Instituut
Hoofdstuk 17: Enos–Woorden van Mormon


Hoofdstuk 17

Enos–Woorden van Mormon

Inleiding

Let bij uw studie van de boeken Enos, Jarom, Omni en Woorden van Mormon op manieren waarop u net als Enos leiding van de Heer kunt ontvangen. Uit het verhaal van Enos blijkt Gods bereidheid om ons in antwoord op onze gebeden te zegenen en te leiden. Het verslag waarin de Nephieten het land Lehi-Nephi ontvluchten, geeft aan dat God zijn volk ook leidt door middel van profetische waarschuwingen en raad. Als we bidden en de profeet volgen, ontvangen wij een getuigenis van Gods oneindige liefde en zorg voor ons.

Jakob en Enos

© 1999 Scott Snow

Toelichting

Enos 1:1. ‘Lering en terechtwijzing des Heren’
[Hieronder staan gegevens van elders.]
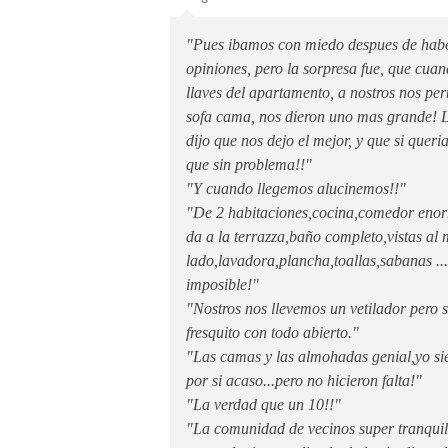
"Pues ibamos con miedo despues de haber
opiniones, pero la sorpresa fue, que cuan
llaves del apartamento, a nostros nos per
sofa cama, nos dieron uno mas grande! 
dijo que nos dejo el mejor, y que si queri
que sin problema!!"
"Y cuando llegemos alucinemos!!"
"De 2 habitaciones,cocina,comedor eno
da a la terrazza,baño completo,vistas al
lado,lavadora,plancha,toallas,sabanas ..
imposible!"
"Nostros nos llevemos un vetilador pero 
fresquito con todo abierto."
"Las camas y las almohadas genial,yo si
por si acaso...pero no hicieron falta!"
"La verdad que un 10!!"
"La comunidad de vecinos super tranquil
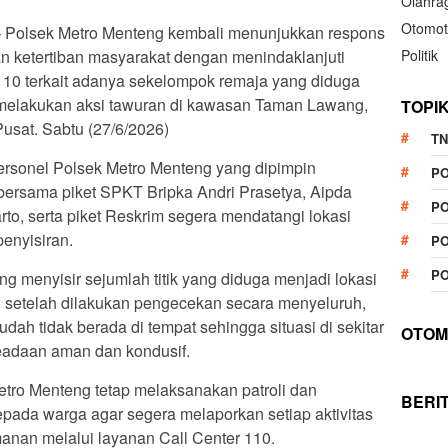
Olahra
Otomot
t – Polsek Metro Menteng kembali menunjukkan respons
 ketertiban masyarakat dengan menindaklanjuti
Politik
 110 terkait adanya sekelompok remaja yang diduga
melakukan aksi tawuran di kawasan Taman Lawang,
TOPI
usat. Sabtu (27/6/2026)
TN
personel Polsek Metro Menteng yang dipimpin
P
bersama piket SPKT Bripka Andri Prasetya, Aipda
PO
rto, serta piket Reskrim segera mendatangi lokasi
enyisiran.
PO
PO
ng menyisir sejumlah titik yang diduga menjadi lokasi
 setelah dilakukan pengecekan secara menyeluruh,
dah tidak berada di tempat sehingga situasi di sekitar
OTOM
eadaan aman dan kondusif.
etro Menteng tetap melaksanakan patroli dan
BERI
ada warga agar segera melaporkan setiap aktivitas
nan melalui layanan Call Center 110.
  • President Ezra Taft Benson (1899–1994) heeft vaders de raad gegeven het onderwijsmodel van de rechtschapen vaders in het Boek van Mormon te volgen:

    ‘Wat leerden de rechtvaardige vaders in het Boek van Mormon hun zoons? Zij onderwezen hen in vele dingen, maar de overkoepelende boodschap was “het grote plan van de Eeuwige God” — de val, de wedergeboorte, de verzoening, de opstanding, het oordeel en het eeuwige leven. (Zie Alma 34:9.) Enos schreef dat hij wist dat zijn vader een rechtvaardig man was, “want hij heeft mij onderwezen in zijn taal, en tevens in de lering en terechtwijzing des Heren — en gezegend zij de naam van mijn God daarvoor” (Enos 1:1).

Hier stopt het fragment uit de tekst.